Another service in which university presses specialize -- and that many commercial presses and self-publishing scholars are hard-pressed to match -- pertains to their work with libraries. Libraries, which constitute the largest prospective market for much serious non-fiction, cannot evaluate every book or every catalog to decide which titles to purchase, an impossibly onerous task. Rather, they rely on a number of library "jobbers" (such as YBP Library Services), to whom they present a general outline of what kinds of titles they would like to purchase. Those outlines, known as "approval plans," are extremely detailed, consisting of dozens of criteria. Not only do the plans rely squarely on the implicit guarantees that lie behind a university-press imprimatur, but they must be "fed" with a constant stream of information about new publications, without which the flow of books from publishers to institutions of higher learning would stop.

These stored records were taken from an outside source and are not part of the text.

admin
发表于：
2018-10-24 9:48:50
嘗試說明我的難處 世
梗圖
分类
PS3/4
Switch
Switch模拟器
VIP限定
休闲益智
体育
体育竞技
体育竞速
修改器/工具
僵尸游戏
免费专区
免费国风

Next, consider the mechanics of publishing. The fulfillment side of the business is a decidedly industrial enterprise, far removed from the abstract chitchat of a New York publishing lunch. Imagine a warehouse three to four times the size of your average Costco or Sam's Club and you have the Oxford warehouse, a veritable cathedral of specialized scholarship, with thousands of books (new titles and, alas, returns) arriving daily to be logged in and credited, and even greater numbers of books leaving the facility every hour. An efficient fulfillment system constitutes a particular challenge for university presses, charged as they are with selling a small number of each of a great many different titles, making it an inherently less-efficient undertaking than the fulfillment operation of a commercial house with virtually no titles boasting initial print runs of under 1,000.

On the other hand, once the books are sold, how many self-publishers are willing -- or able -- to carry out the less-than-pleasant business operations of a press? Every business has an accounts-receivable department that chases down overdue payments. Since publishing is an undercapitalized industry, publishers incessantly pressure late accounts, negotiate for payment, withhold new deliveries until old ones are paid for, question charge-backs, and on and on. It's a never-ending process that requires a delicate mix of hard-nosed pressure and subtle diplomacy, and, perhaps most important, of stamina and good cheer.

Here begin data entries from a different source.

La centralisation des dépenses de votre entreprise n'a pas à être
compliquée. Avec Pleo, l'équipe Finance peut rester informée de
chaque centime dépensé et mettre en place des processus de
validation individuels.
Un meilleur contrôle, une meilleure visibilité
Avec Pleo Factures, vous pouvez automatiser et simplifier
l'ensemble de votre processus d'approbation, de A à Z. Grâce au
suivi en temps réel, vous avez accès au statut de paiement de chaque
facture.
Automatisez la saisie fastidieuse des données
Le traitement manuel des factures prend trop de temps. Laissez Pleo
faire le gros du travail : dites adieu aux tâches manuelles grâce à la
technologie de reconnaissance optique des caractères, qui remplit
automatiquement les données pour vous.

To be sure, we also engage in all those activities of which publishing is rumored to consist. We review proposals. We read manuscripts, overhauling some from top to bottom, merely tweaking others. We solicit outside readers. We copy-edit. We transform rough manuscripts into clean, elegant type. We send out review copies and hundreds of thousands of targeted catalogs to a range of people as varied as ornithologists and medieval historians. Even the frequent grousing over the decline in editing these days is, arguably, a tacit acknowledgment of what publishers are best known for.

Even with the occasional author-publisher friction -- with its inevitable concern that presses aren't doing enough to promote a book, that the book is never in stores, that it would sell in droves if only priced $3 below its current price -- the reality is that most authors, with the occasional exception, tend to be favorably disposed toward their presses, and, if not to the publishing houses per se, then certainly to their editors, marketers, and publicists. That is particularly true for scholars and university presses. To my knowledge, no professor has written "slave" in magic marker on his cheek to protest his book contract, as Prince did to describe his relationship with his record label.

To invoke a different musical analogy entirely, consider the case of Todd Rundgren, an influential and innovative but commercially marginal songwriter for the past 30 years. (If you've never heard of him, his two most popular tunes are "Hello, It's Me" and "Bang on the Drum All Day," a crowd-pleasing repetitive little number that's in heavy rotation at every sports arena in the country.) Faced, I imagine, with steadily declining record sales and increasingly disinterested record labels (again, I speculate), in 1998 Rundgren launched an interactive Web site (www.tr-i.com) that permits his hard-core fans immediate, unfiltered access to his latest work for a subscription fee. That model makes perfect sense: Why go through a middleman for whom you are small potatoes and who might interfere with your artistic decisions when you can go straight to your most loyal enthusiasts? If you have 5,000 devout supporters out there willing to pony up $40 a year for that kind of access, and you can afford to keep your site fresh and responsive for $30,000 a year, you're taking home $170,000 in income.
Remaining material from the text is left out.